**About this task**
Reading the records below, count the lines in which the string "that" appears; write the number only.

(Input material Opens)

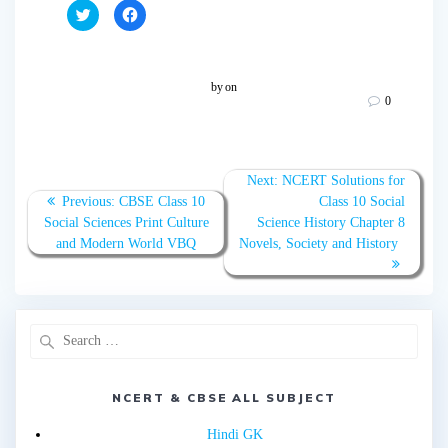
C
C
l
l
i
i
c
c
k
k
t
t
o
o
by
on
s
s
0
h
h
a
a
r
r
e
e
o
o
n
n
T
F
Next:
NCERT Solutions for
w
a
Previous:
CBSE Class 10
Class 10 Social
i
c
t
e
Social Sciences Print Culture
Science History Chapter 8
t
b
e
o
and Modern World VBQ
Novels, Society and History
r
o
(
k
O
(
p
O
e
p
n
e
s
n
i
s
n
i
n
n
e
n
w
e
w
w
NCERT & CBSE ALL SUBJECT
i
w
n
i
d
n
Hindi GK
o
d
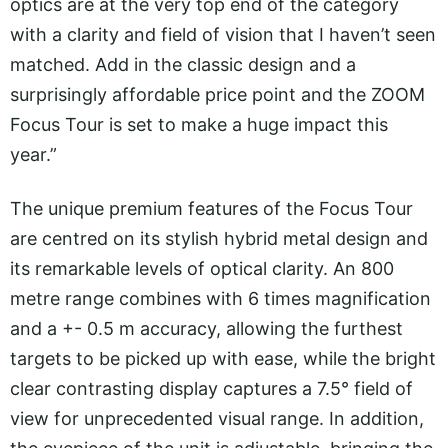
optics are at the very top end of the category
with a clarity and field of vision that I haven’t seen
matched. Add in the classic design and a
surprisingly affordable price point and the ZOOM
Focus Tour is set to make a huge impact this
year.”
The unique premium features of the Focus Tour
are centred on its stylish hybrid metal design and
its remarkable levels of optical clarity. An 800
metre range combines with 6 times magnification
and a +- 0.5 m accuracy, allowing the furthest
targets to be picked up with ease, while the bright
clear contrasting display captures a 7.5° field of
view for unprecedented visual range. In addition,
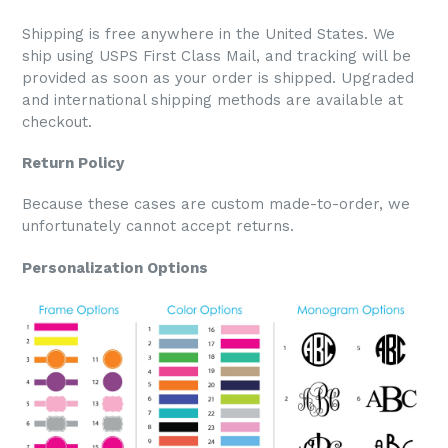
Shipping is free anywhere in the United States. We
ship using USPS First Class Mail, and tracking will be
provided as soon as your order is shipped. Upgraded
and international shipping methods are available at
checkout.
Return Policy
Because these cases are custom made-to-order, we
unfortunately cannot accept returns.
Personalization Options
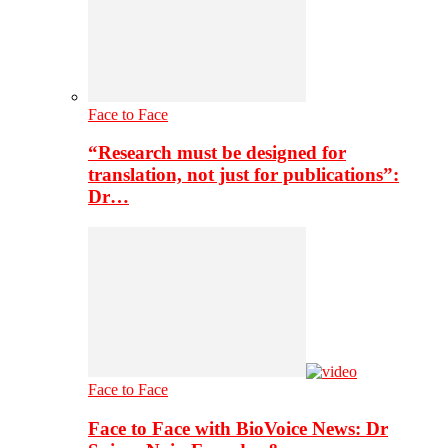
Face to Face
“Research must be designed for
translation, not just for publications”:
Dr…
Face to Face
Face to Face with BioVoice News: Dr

(Input material Closes)
(Input material Opens)

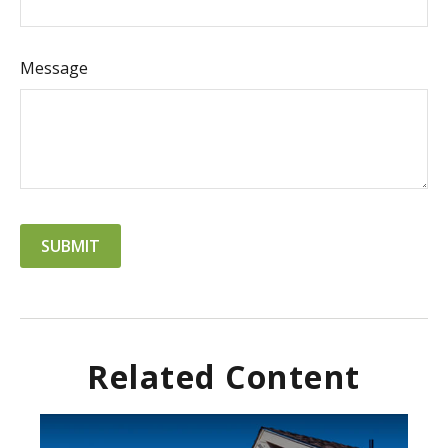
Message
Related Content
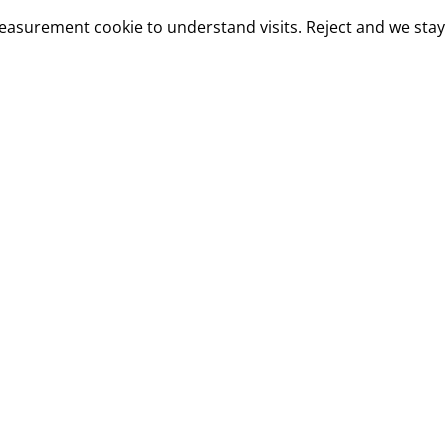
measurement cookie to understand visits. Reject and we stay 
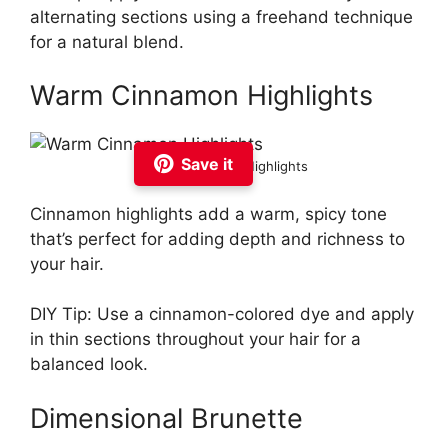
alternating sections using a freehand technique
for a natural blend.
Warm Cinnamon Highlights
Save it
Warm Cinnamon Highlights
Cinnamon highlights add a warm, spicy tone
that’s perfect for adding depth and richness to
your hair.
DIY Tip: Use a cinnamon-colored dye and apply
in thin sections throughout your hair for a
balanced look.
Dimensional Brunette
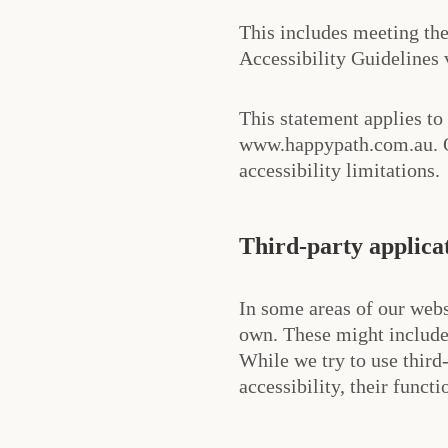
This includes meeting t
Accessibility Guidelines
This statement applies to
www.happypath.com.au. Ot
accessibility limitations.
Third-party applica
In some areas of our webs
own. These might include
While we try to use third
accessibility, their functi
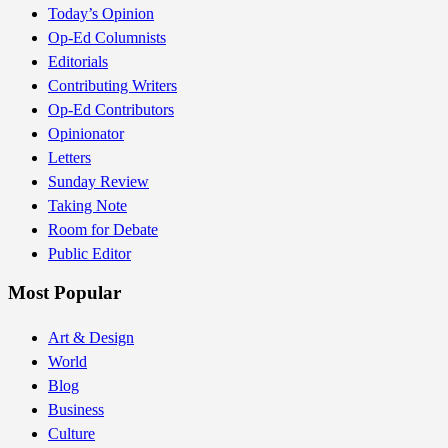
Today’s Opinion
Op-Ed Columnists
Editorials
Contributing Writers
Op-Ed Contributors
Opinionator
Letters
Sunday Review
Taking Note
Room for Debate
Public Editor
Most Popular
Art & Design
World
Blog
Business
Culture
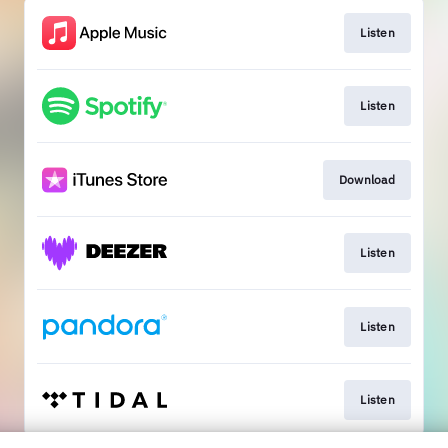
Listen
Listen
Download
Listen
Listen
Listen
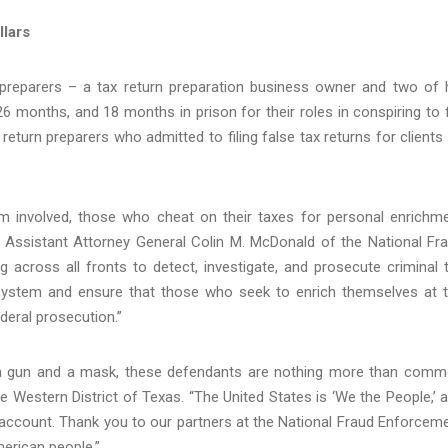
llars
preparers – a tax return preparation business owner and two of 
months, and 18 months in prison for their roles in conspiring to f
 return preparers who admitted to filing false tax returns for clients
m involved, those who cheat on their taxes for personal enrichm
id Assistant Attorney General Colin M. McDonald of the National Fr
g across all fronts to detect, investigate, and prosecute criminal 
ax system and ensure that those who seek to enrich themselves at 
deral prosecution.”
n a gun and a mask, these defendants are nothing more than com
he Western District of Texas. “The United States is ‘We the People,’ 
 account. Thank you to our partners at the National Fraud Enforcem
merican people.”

(Input material Closes)

**Answer to the problem**
3